After a parti-colored prototype with whatever bricks he had on hand, a session of LEGO Digital Designer led him to just the right combination of bricks to build an accurate case, almost. It turns out that the stock selection of bricks in LDD won’t allow for the proper proportions for the case, so he ordered the all-white bricks and busted out the Dremel. LEGO purists may want to avert their eyes from the ABS gore within, but in the end the case worked out and the whole build looks great.

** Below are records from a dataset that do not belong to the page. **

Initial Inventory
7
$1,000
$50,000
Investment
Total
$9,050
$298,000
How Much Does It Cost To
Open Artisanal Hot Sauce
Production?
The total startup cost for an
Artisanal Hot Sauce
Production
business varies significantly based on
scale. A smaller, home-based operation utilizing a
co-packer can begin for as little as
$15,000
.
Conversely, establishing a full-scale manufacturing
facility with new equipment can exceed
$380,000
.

Fancy a full-size Mac Classic reboot? How about this iPad docking station? Or if tiny and nostalgic is really your thing, this retro-future terminal build is pretty keen too.
[via r/raspberry_pi]
sees ‘LEGO’
sees ‘mac classic’
get excited.
sees ‘dremel’
cries himself to sleep.
sees ‘Mac Classic’
sees ‘Pi Zero’
thinks ’emulation’
wonders why Hackaday writers are so interested in Pi Zeros hooked up to a screen and running emulators.
The Lego case is awesome, but the electronics are NOT A HACK.
you’re not a hack
OP is a hack.
Yes, I’m not a hack, but at least I’m a hacker.
Hack a day. Only one article has to be a hack in a 24hr period. Hence every article doesn’t mean its a hack.
Yep, and evidently it was the LEGO bricks that were hacked.